- The paper introduces Contextual Experience Replay (CER), a framework using dynamic memory buffers to replay past experiences for self-improvement of language agents.
- It demonstrates significant performance gains in realistic web environments, improving VisualWebArena success rates by 31.9% and showing a 51.0% relative improvement on WebArena.
- CER integrates distillation and retrieval modules to balance stability and plasticity, allowing agents to preserve existing knowledge while acquiring new skills.
Contextual Experience Replay for Self-Improvement of Language Agents
Overview
The paper introduces Contextual Experience Replay (CER), a novel framework designed to enable LLM agents to improve themselves through accumulating and synthesizing past experiences. LLM agents struggle with complex tasks such as web navigation due to a lack of environment-specific knowledge. CER allows these agents to gather experiences dynamically, enhancing adaptability without requiring additional training.
Contextual Experience Replay (CER) Mechanics
CER operates by storing past experiences in a dynamic memory buffer and replaying them when faced with new tasks. The framework divides experiences into environment dynamics and decision-making patterns, helping agents retrieve relevant knowledge for improved task-solving performance.
Figure 1: Overview of Contextual Experience Replay including offline and online settings.
The framework was evaluated on two benchmarks, WebArena and VisualWebArena. CER demonstrated significant improvements:
- VisualWebArena: Achieved a success rate of 31.9%, enhancing performance substantially with reduced token costs compared to tree search methods.
- WebArena: Showed a relative improvement of 51.0% over the GPT-4o baseline, achieving a success rate of 36.7%.
These results illustrate CER's potential to enhance agents' capabilities in realistic environments, showcasing compatibility with existing SOTA methods.

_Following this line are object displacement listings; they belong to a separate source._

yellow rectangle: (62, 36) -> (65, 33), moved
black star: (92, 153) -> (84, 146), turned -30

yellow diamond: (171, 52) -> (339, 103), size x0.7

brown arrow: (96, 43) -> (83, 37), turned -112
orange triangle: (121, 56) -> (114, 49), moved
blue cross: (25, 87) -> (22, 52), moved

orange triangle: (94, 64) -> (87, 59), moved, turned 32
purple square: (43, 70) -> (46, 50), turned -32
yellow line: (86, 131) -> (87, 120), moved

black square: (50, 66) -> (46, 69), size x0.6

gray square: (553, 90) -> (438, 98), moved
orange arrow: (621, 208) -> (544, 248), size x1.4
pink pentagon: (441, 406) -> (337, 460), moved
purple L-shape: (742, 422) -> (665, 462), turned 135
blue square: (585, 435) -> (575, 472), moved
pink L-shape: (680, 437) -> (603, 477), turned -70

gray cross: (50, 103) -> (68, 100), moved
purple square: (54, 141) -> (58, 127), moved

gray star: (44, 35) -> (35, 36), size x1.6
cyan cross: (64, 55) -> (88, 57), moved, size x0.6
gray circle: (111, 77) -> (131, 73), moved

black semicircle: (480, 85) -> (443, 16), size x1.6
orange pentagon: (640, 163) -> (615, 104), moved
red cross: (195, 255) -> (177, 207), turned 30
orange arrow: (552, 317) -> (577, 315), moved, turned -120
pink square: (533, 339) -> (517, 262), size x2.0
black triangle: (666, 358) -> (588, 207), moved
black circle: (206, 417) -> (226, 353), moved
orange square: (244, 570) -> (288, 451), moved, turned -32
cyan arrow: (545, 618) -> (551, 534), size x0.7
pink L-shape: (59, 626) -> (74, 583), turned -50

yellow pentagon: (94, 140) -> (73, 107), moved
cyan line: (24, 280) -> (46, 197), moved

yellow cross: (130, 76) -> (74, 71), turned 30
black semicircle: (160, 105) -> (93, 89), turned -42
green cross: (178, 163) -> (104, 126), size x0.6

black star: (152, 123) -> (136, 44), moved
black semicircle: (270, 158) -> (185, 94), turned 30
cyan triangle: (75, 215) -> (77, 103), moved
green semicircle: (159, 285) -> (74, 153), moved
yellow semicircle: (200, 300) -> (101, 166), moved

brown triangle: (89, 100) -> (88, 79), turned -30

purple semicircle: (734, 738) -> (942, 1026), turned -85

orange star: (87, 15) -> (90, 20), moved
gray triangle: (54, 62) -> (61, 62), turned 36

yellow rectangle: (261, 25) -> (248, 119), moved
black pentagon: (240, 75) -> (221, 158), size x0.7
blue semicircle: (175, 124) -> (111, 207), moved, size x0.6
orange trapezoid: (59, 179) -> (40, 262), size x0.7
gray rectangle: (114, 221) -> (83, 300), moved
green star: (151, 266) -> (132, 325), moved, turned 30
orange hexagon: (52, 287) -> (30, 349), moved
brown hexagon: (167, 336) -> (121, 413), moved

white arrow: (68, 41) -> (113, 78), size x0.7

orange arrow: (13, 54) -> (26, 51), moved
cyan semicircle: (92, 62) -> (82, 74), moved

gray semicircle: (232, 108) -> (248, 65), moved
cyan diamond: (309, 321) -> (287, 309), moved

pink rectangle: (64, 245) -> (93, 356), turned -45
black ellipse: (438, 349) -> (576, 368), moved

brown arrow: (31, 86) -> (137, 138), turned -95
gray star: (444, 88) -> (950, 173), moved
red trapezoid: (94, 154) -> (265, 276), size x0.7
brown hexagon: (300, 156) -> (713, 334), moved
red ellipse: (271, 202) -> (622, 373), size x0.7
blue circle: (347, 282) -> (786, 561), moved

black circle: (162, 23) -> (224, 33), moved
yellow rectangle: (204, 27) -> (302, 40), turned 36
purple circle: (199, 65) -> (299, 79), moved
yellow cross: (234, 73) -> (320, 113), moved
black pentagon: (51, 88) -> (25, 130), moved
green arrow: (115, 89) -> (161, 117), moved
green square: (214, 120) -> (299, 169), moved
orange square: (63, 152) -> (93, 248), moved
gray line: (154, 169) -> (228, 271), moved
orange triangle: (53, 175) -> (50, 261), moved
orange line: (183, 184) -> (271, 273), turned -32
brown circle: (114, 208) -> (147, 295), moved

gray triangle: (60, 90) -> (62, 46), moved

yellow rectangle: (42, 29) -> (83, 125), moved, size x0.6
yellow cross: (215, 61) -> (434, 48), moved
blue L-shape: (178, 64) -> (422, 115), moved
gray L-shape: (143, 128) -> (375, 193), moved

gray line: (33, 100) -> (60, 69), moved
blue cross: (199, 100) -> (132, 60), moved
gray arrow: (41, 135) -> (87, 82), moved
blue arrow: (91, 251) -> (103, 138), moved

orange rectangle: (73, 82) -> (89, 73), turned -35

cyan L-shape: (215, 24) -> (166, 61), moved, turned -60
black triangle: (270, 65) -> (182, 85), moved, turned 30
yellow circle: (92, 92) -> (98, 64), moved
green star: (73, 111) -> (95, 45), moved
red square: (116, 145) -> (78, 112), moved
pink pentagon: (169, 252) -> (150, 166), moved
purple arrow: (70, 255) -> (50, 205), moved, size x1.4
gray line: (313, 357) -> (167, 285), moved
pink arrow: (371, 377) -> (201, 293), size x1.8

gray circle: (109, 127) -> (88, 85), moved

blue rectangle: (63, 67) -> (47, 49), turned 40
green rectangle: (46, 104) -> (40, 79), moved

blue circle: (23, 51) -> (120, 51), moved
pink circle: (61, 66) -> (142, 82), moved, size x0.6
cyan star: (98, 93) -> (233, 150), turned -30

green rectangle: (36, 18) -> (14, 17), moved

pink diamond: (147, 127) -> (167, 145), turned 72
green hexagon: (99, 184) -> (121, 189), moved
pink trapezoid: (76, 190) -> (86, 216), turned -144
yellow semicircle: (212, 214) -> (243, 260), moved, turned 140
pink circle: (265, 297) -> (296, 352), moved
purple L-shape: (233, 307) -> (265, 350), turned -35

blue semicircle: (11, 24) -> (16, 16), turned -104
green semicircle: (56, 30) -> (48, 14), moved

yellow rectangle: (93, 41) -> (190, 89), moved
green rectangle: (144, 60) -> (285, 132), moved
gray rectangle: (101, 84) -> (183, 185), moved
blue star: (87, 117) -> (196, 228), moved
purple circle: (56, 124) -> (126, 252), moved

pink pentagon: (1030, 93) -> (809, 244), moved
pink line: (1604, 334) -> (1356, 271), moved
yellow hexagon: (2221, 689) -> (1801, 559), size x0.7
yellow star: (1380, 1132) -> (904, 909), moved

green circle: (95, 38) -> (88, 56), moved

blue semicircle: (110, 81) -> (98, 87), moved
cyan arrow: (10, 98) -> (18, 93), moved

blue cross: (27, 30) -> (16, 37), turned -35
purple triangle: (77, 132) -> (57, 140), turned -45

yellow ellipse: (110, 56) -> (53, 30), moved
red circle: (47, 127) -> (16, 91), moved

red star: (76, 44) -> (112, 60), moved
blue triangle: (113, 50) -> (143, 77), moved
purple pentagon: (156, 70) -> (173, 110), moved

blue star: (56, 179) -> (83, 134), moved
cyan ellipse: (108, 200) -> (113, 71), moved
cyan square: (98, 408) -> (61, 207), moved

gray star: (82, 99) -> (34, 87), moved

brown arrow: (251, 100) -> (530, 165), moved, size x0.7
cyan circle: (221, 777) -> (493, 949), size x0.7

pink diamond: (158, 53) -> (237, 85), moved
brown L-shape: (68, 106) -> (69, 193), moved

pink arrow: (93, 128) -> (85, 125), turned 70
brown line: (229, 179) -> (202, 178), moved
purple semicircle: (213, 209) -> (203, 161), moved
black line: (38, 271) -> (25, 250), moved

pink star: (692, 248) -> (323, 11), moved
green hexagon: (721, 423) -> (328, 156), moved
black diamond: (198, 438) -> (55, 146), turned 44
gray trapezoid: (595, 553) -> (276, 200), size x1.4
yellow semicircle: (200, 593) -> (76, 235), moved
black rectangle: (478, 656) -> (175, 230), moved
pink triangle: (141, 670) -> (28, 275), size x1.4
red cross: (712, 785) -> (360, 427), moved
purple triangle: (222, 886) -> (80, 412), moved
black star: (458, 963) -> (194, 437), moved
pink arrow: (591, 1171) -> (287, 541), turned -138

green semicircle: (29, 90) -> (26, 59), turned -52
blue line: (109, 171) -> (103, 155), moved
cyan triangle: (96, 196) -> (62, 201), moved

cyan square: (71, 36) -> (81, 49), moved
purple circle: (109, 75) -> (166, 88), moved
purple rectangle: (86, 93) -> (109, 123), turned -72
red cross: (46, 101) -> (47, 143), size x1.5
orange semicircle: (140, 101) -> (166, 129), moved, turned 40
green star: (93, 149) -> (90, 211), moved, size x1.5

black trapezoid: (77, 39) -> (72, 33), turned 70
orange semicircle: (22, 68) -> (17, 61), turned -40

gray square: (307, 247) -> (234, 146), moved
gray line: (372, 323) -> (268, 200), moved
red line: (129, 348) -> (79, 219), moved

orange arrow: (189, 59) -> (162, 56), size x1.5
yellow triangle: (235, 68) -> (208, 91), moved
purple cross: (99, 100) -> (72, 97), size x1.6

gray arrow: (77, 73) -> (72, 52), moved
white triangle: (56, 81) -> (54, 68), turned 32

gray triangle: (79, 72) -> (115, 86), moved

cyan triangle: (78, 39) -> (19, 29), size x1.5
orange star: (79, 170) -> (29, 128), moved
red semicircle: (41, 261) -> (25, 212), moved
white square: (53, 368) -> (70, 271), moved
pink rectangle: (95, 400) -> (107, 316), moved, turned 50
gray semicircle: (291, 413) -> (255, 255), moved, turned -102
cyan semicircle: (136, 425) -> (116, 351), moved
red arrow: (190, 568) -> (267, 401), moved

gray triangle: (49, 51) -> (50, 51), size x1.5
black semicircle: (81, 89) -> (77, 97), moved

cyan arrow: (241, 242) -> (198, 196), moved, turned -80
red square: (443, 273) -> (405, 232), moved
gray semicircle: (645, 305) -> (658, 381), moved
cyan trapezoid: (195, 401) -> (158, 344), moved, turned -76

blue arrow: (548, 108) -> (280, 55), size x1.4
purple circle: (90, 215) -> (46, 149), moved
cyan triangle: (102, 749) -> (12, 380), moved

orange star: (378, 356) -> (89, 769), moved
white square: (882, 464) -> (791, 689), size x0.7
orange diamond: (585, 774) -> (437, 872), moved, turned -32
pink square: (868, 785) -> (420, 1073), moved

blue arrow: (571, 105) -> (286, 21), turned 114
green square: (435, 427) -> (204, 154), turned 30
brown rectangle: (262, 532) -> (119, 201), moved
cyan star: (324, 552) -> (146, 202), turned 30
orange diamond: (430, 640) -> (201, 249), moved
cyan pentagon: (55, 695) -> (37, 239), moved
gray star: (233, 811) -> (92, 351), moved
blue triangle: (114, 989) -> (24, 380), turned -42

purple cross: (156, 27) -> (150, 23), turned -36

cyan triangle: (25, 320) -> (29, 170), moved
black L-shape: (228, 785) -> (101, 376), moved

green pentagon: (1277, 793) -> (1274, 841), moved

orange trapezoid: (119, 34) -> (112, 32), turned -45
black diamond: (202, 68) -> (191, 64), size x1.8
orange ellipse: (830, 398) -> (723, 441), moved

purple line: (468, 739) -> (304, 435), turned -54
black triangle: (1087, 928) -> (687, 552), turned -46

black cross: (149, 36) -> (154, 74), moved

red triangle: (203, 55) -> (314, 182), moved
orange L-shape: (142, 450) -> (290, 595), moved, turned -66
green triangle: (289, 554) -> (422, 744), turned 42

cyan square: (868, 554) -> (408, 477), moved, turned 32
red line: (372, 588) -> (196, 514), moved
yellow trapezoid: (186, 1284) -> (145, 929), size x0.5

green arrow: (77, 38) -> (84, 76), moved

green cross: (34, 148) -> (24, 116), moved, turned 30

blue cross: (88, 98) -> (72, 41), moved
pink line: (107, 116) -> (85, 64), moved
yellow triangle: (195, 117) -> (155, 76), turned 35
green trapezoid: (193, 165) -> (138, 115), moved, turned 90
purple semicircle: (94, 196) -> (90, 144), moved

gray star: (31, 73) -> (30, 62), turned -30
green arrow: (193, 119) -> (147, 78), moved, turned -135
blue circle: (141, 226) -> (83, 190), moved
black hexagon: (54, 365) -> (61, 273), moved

Distillation and Retrieval Modules
CER includes modules for distillation and retrieval. The distillation module extracts useful skills and dynamics from past trajectories, which are stored in memory. The retrieval module selects the most relevant experiences for the current task, strengthening the agent's decision-making process.
Figure 2: Compare ReAct baseline with ReAct + CER.
Stability and Plasticity
The framework ensures stability by preserving old knowledge and plasticity by acquiring new skills. Performance metrics demonstrated both improved stability and enhanced problem-solving capabilities across different task templates.
CER is compatible with various agents, including those utilizing advanced methods like tree search and sampling. Evaluations showed CER significantly improved performance when incorporated into existing agent systems, underscoring its potential for wide applicability.
Realistic Web Environments
WebArena and VisualWebArena provide challenging benchmarks reflecting real-world complexities, making them ideal for testing CER's effectiveness. The results offer robust evidence of CER's utility in practical applications.
Conclusion
CER provides a straightforward yet effective method for training-free self-improvement of LLM agents in complex web environments. Its ability to synthesize and replay contextually relevant experiences offers substantial improvements in adaptability and performance, pointing to promising applications for future autonomous agents. These findings suggest that leveraging past experiences is crucial for enhancing the capabilities of language agents in dynamic environments.